While there are certainly arguments to be made in favor of buying a car outright, there are just as many reasons to consider leasing a car instead. Here are six of them.
You don’t have to make a long-term commitment.
Most leases last for just a few years, so you can pick out a new car whenever your lease is up. This means you won’t be stuck with a car you hate. It’s also a great option for anyone who’s averse to long-term commitments or who likes to experience driving a variety of vehicles.
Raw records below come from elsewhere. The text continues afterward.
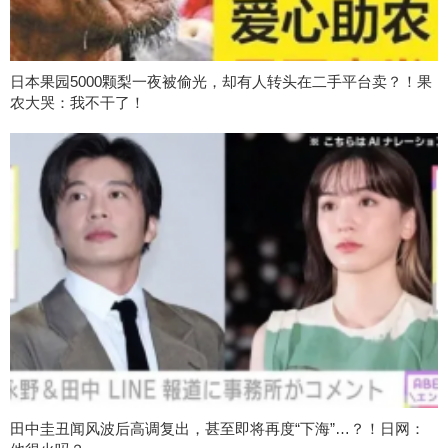
日本果园5000颗梨一夜被偷光，却有人转头在二手平台卖？！果
农大哭：我不干了！
田中圭丑闻风波后高调复出，甚至即将再度“下海”…？！日网：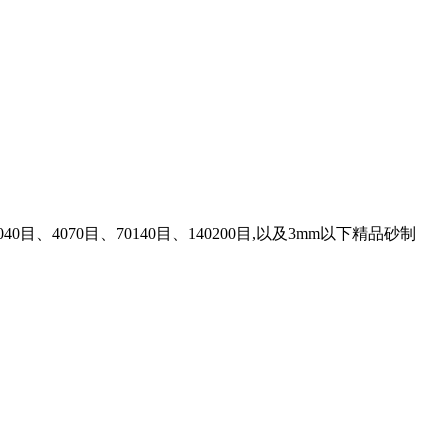
、4070目、70140目、140200目,以及3mm以下精品砂制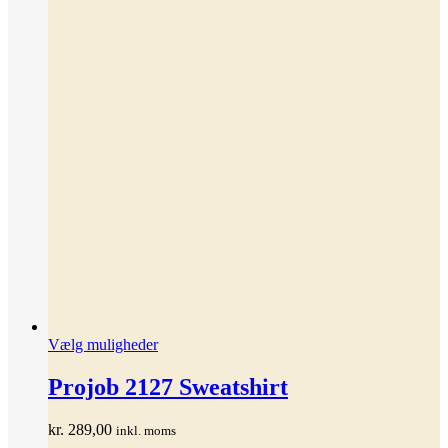
Dette
Vælg muligheder
vare
har
Projob 2127 Sweatshirt
flere
varianter.
kr.
289,00
inkl. moms
Mulighederne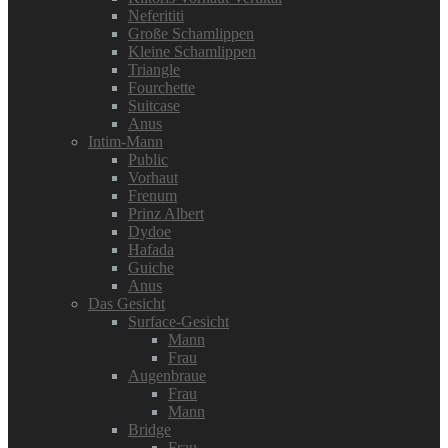
Neferititi
Große Schamlippen
Kleine Schamlippen
Triangle
Fourchette
Suitcase
Anus
Intim-Mann
Public
Vorhaut
Frenum
Prinz Albert
Dydoe
Hafada
Guiche
Anus
Das Gesicht
Surface-Gesicht
Mann
Frau
Augenbraue
Frau
Mann
Bridge
Frau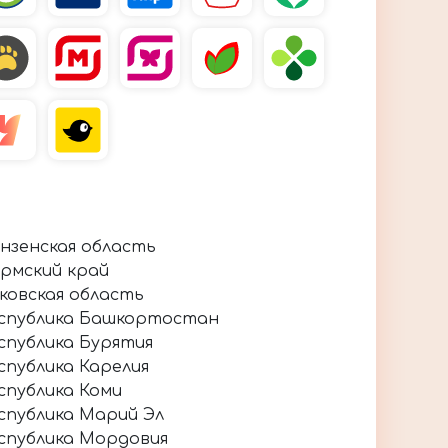
нзенская область
рмский край
ковская область
спублика Башкортостан
спублика Бурятия
спублика Карелия
спублика Коми
спублика Марий Эл
спублика Мордовия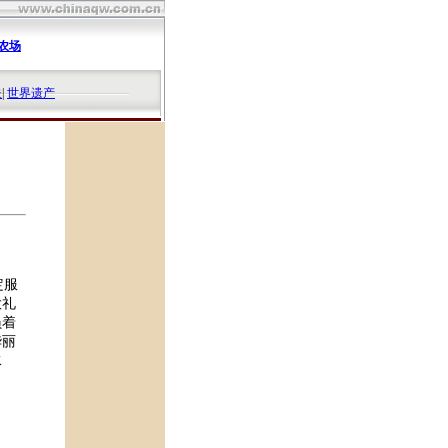
农场
夫
|
世界遗产
定服
大礼
员着
华丽
水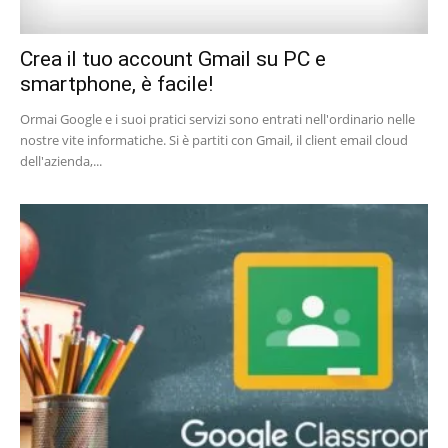
Crea il tuo account Gmail su PC e
smartphone, è facile!
Ormai Google e i suoi pratici servizi sono entrati nell'ordinario nelle
nostre vite informatiche. Si è partiti con Gmail, il client email cloud
dell'azienda,...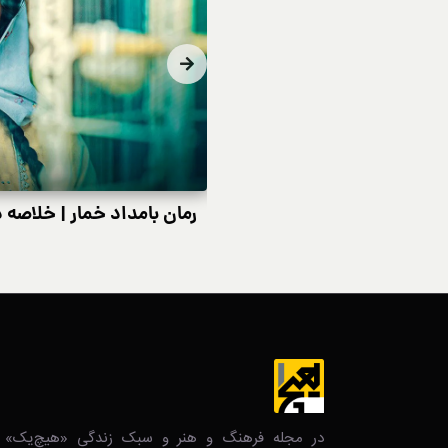
امداد خمار | خلاصه داستان و بیوگرافی نویسنده
دی
در مجله فرهنگ و هنر و سبک زندگی‌ «هیچ‌یک» ز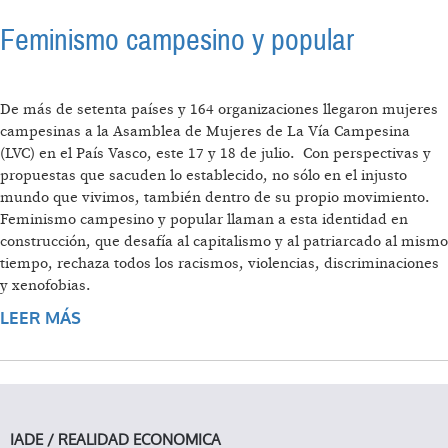
Feminismo campesino y popular
De más de setenta países y 164 organizaciones llegaron mujeres
campesinas a la Asamblea de Mujeres de La Vía Campesina
(LVC) en el País Vasco, este 17 y 18 de julio. Con perspectivas y
propuestas que sacuden lo establecido, no sólo en el injusto
mundo que vivimos, también dentro de su propio movimiento.
Feminismo campesino y popular llaman a esta identidad en
construcción, que desafía al capitalismo y al patriarcado al mismo
tiempo, rechaza todos los racismos, violencias, discriminaciones
y xenofobias.
LEER MÁS
SOBRE FEMINISMO CAMPESINO Y POPULAR
IADE / REALIDAD ECONOMICA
You don’t have to pay for major repairs.
Once you’ve purchased a car, you are wholly responsible for all maintenance and repairs (with the obvious exception of recalls). Nobody is going to help you out with the bill; unless you pony up the cash, you’ll be stuck without a functional vehicle. In contrast, when you lease a car, all major mechanical malfunctions are covered for you (so long as they fall under the manufacturer’s warranty). Because most leases only last for a few years and most leased vehicles are fairly new, odds are good the vehicle will still be covered under warranty for the duration of your lease. Even if that’s not the case, leased vehicles are usually eligible for extended warranties—so it’s easy to ensure you won’t be footing the bill for any major malfunctions.
Your monthly payments will likely be lower.
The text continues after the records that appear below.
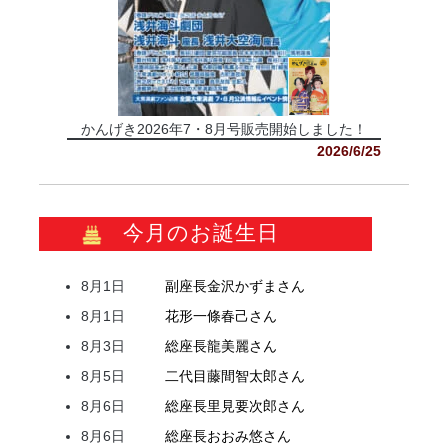
かんげき2026年7・8月号販売開始しました！
2026/6/25
今月のお誕生日
8月1日
副座長
金沢
かずま
さん
8月1日
花形
一條
春己
さん
8月3日
総座長
龍
美麗
さん
8月5日
二代目
藤間
智太郎
さん
8月6日
総座長
里見
要次郎
さん
8月6日
総座長
おおみ
悠
さん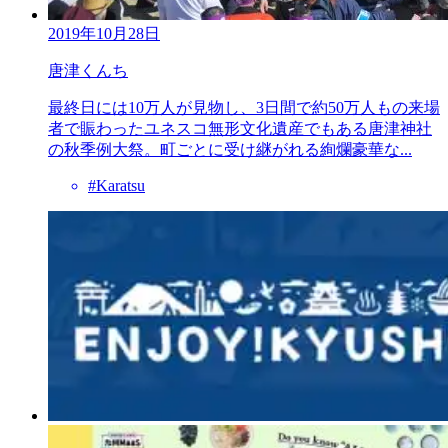
2019年10月28日
唐津くんち
最終日には10万人が見物し、3日間で約50万人もの来場
者で賑わったユネスコ無形文化遺産でもある唐津神社
の秋季例大祭。町ごとに受け継がれる絢爛豪華な...
#Karatsu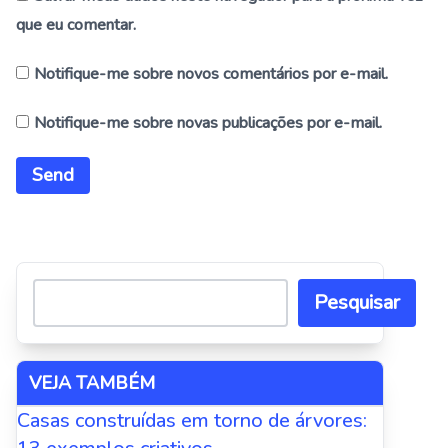
que eu comentar.
Notifique-me sobre novos comentários por e-mail.
Notifique-me sobre novas publicações por e-mail.
Alternative:
Pesquisar
VEJA TAMBÉM
Casas construídas em torno de árvores: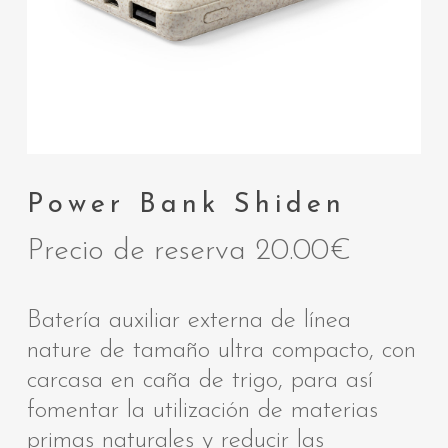
Power Bank Shiden
Precio de reserva
20.00
€
Batería auxiliar externa de línea
nature de tamaño ultra compacto, con
carcasa en caña de trigo, para así
fomentar la utilización de materias
primas naturales y reducir las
When you lease a vehicle, you don’t have to finance the entire cost of the car. Instead, you only pay for the depreciation that occurs during the term of your lease as well as some additional fees. This means that in most cases, monthly lease payments tend to be lower than monthly payments on a loan. As an added bonus, most leases require a smaller down payment than if you were purchasing the vehicle outright.
You can bypass dealerships.
There are few things worse than heading to a car dealership, where notoriously sleazy salesman will present you with all sorts of confusing information that may or may not be in your best interests. Few people realize this, but leasing allows you to bypass dealerships entirely by working with third-party brokers instead. Brokers are typically industry experts who are trained to assist you in the leasing process with greater transparency and efficiency than you’ll find at most dealerships.
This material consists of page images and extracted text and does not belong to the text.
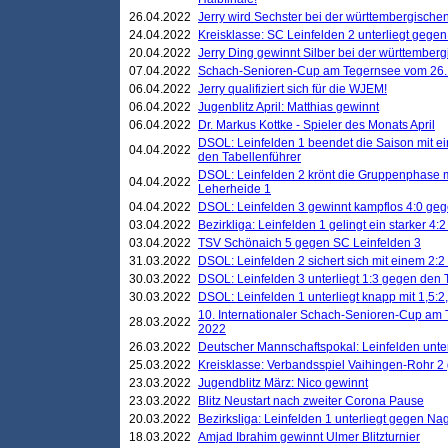
26.04.2022
Jerry wird Sechster bei der württembergische
24.04.2022
Kreisklasse: SC Leinfelden 2 unterliegt gege
20.04.2022
Jerry Ding gewinnt Silber bei der württemberg
07.04.2022
Schach-Senioren-Cup am Tegernsee vom 26. M
06.04.2022
Jerry qualifiziert sich für die WJEM!
06.04.2022
Jugenblitz April: Matthias gewinnt
06.04.2022
Dr. Markus Kottke - Spieler des Monats April
DSOL: Leinfelden 1 beendet die Saison mit e
04.04.2022
den Tabellenführer
DSOL: Leinfelden 2 krönt die Gruppenphase m
04.04.2022
Leherheide 1
04.04.2022
DSOL: Leinfelden 3 gewinnt kampflos 4:0 geg
03.04.2022
Bezirkliga: Leinfelden 1 gelingt ein starker 4
03.04.2022
TSV Schönaich 5 gegen SC Leinfelden 3
31.03.2022
DSOL: Leinfelden 2 sichert sich mit einem 2:2 d
30.03.2022
DSOL: Leinfelden 3 unterliegt 1:3 gegen den 
30.03.2022
DSOL: Leinfelden 1 unterliegt knapp mit 1,5
10. Internationaler Schach-Senioren-Cup am T
28.03.2022
2022
26.03.2022
Deutscher Mannschaftspokal: Leinfelden unte
25.03.2022
Kreisklasse: Verbandsspiel Vaihingen-Rohr 2 
23.03.2022
Jugendblitz März: Nico gewinnt
23.03.2022
Blitz Neustart nach zweiter Corona Pause
20.03.2022
Bezirksliga: Leinfelden 1 unterliegt gegen Nag
18.03.2022
Amjad Ibrahim gewinnt Ulmer Blitzturnier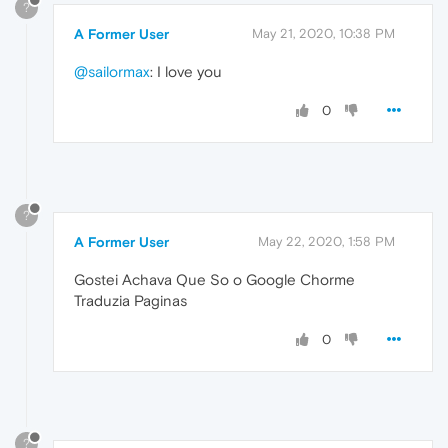
?
A Former User
May 21, 2020, 10:38 PM
@sailormax
: I love you
0
?
A Former User
May 22, 2020, 1:58 PM
Gostei Achava Que So o Google Chorme
Traduzia Paginas
0
?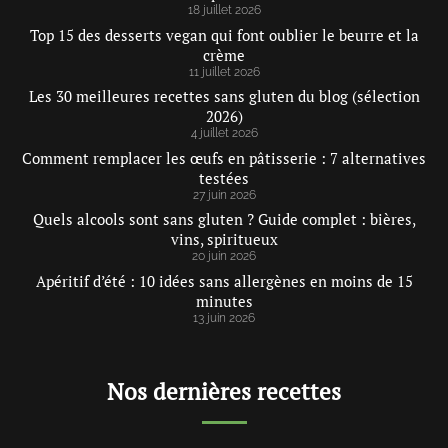
18 juillet 2026
Top 15 des desserts vegan qui font oublier le beurre et la
crème
11 juillet 2026
Les 30 meilleures recettes sans gluten du blog (sélection
2026)
4 juillet 2026
Comment remplacer les œufs en pâtisserie : 7 alternatives
testées
27 juin 2026
Quels alcools sont sans gluten ? Guide complet : bières,
vins, spiritueux
20 juin 2026
Apéritif d’été : 10 idées sans allergènes en moins de 15
minutes
13 juin 2026
Nos dernières recettes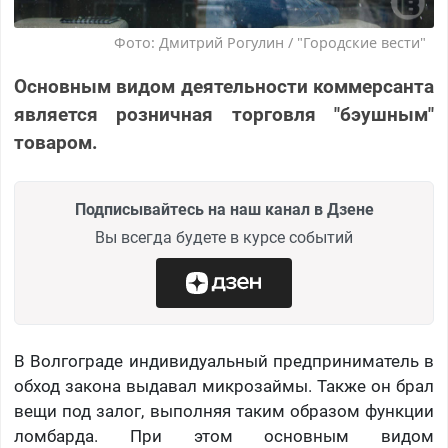
Фото: Дмитрий Рогулин / "Городские вести"
Основным видом деятельности коммерсанта
является розничная торговля "бэушным"
товаром.
Подписывайтесь на наш канал в Дзене
Вы всегда будете в курсе событий
В Волгограде индивидуальный предприниматель в
обход закона выдавал микрозаймы. Также он брал
вещи под залог, выполняя таким образом функции
ломбарда. При этом основным видом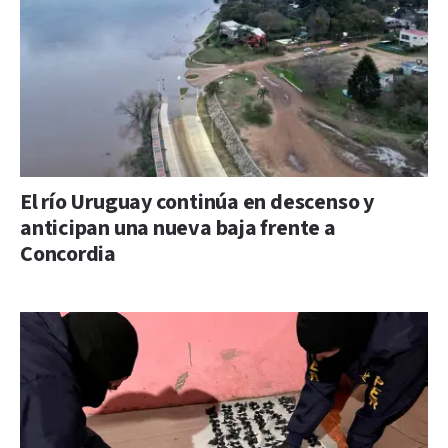
El río Uruguay continúa en descenso y
anticipan una nueva baja frente a
Concordia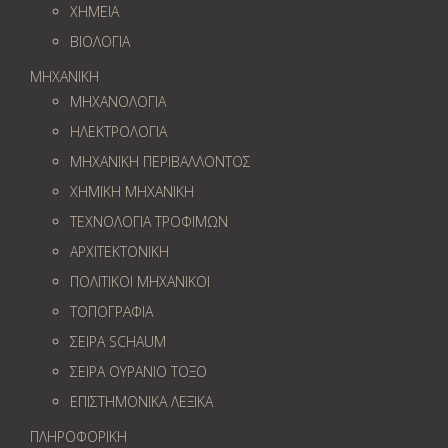
ΧΗΜΕΙΑ
ΒΙΟΛΟΓΙΑ
ΜΗΧΑΝΙΚΗ
ΜΗΧΑΝΟΛΟΓΙΑ
ΗΛΕΚΤΡΟΛΟΓΙΑ
ΜΗΧΑΝΙΚΗ ΠΕΡΙΒΑΛΛΟΝΤΟΣ
ΧΗΜΙΚΗ ΜΗΧΑΝΙΚΗ
ΤΕΧΝΟΛΟΓΙΑ ΤΡΟΦΙΜΩΝ
ΑΡΧΙΤΕΚΤΟΝΙΚΗ
ΠΟΛΙΤΙΚΟΙ ΜΗΧΑΝΙΚΟΙ
ΤΟΠΟΓΡΑΦΙΑ
ΣΕΙΡΑ SCHAUM
ΣΕΙΡΑ ΟΥΡΑΝΙΟ ΤΟΞΟ
ΕΠΙΣΤΗΜΟΝΙΚΑ ΛΕΞΙΚΑ
ΠΛΗΡΟΦΟΡΙΚΗ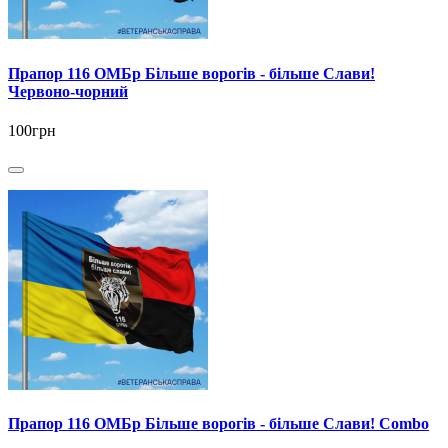
Прапор 116 ОМБр Більше ворогів - більше Слави!
Червоно-чорний
100грн
Прапор 116 ОМБр Більше ворогів - більше Слави! Combo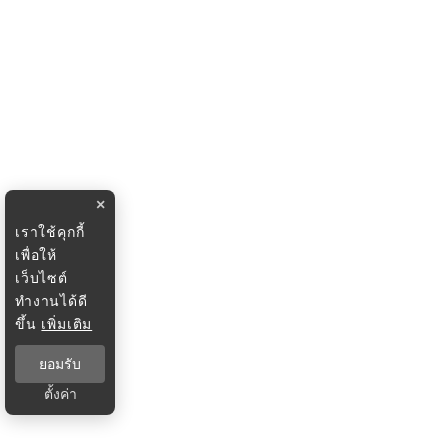
×
เราใช้คุกกี้
เพื่อให้
เว็บไซต์
ทำงานได้ดี
ขึ้น
เพิ่มเติม
ยอมรับ
ตั้งค่า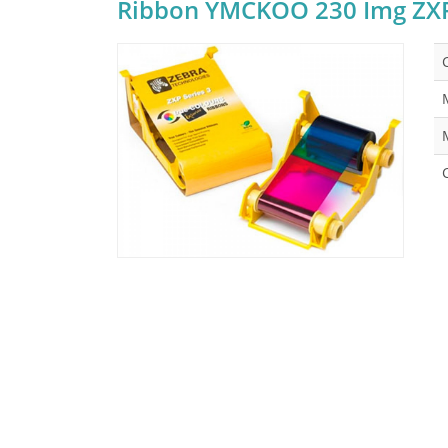
Ribbon YMCKOO 230 Img ZX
You may be able to deduct some of your investment.
If you utilize a leased vehicle for business, you may be able to enjoy a number of tax write-offs, including a portion of both the depreciation and financing costs that are included in each of your monthly payments. (Just note that leased luxury automobiles might qualify for fewer deductions.) These deductions may not be available to people who purchase a vehicle with a loan.
You don’t have to deal with the hassles of resale.
When you’re done with a leased vehicle, you can simply return it to the dealer and go on with your life. There’s no need to worry about finding a buyer, fielding creepy Craigslist inquiries, or haggling with strangers. You also don’t have to take a financial hit in the form of an owned vehicle’s inherent value deprecation.
Of course, there are a few caveats here: If you drive a lot or anticipate subjecting a vehicle to a ton of wear and tear, then you might be better off purchasing a car outright. That’s because many leases include extra mileage fees and wear and tear fees, the latter of which can add up to the equivalent of as many as three monthly payments. But for those people who may be hesitant about committing to a car for the long term or who want to save on their upfront and monthly costs, leasing a car can be a stellar option.